With a blender mix together oil, sugar, combine eggs one at a time, blend until yellow coloring. Sift flour, baking powder & salt. Slowly blend flour mixture, and buttermilk into wet mixture. After well blended, stir coconut flavor and can of coconut into mixture. Grease & flour tube pan. Pour mixture into pan and bake at 350 for one hour. Remove from oven and pour Sauce over.

McGee children tips:
Sift dry ingredients before you do anything else, so it’s ready to go. Make sauce once the cake is out of the oven. It needs to be very hot sauce over very hot cake, and the cake stays in the pan during this step.
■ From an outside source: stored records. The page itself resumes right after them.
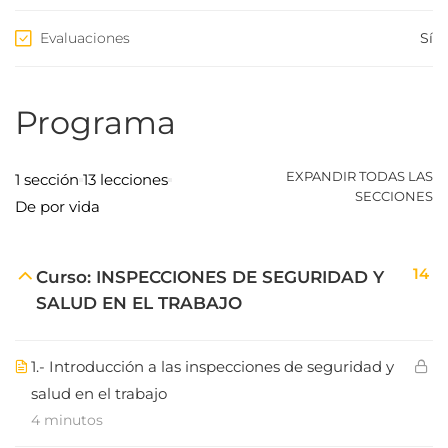
Evaluaciones
Sí
Programa
EXPANDIR TODAS LAS
1 sección
13 lecciones
SECCIONES
De por vida
14
Curso: INSPECCIONES DE SEGURIDAD Y
SALUD EN EL TRABAJO
1.- Introducción a las inspecciones de seguridad y
salud en el trabajo
4 minutos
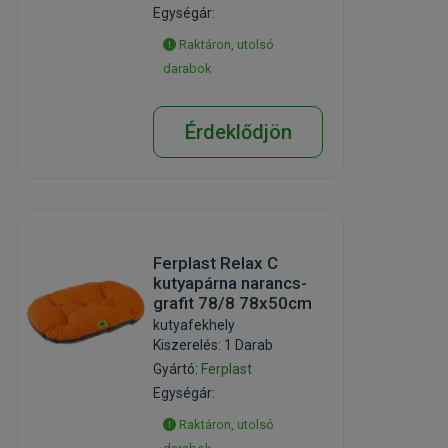
Egységár:
Raktáron, utolsó
darabok
Érdeklődjön
Ferplast Relax C
kutyapárna narancs-
grafit 78/8 78x50cm
kutyafekhely
Kiszerelés: 1 Darab
Gyártó:
Ferplast
Egységár:
Raktáron, utolsó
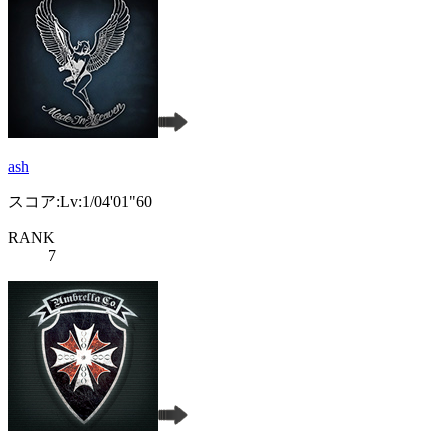
ash
スコア:Lv:1/04'01"60
RANK
7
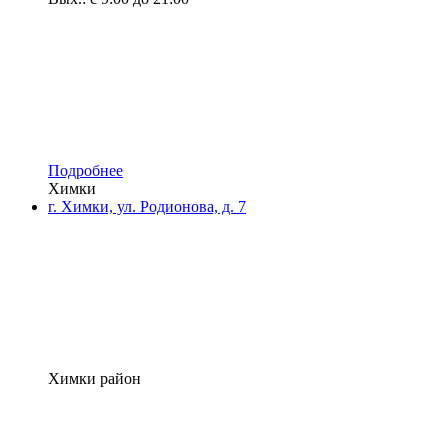
Подробнее
Химки
г. Химки, ул. Родионова, д. 7
Химки район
Also, it’s not in the recipe, but mom always poked holes in the cake with a toothpick before pouring the sauce so it seeps into the cake for maximum flavor. Let cake sit for 30minutes & then flip onto plate the do a double flip onto cake stand (The picture shown shows just one flip. Mindy said it needed a double flip, but Amee & I argued her. After looking at the picture again, Mindy was right. Double flip was how mom always did it. And trust us, it looks so much better.)

Whether with a fork or your hand, enjoy!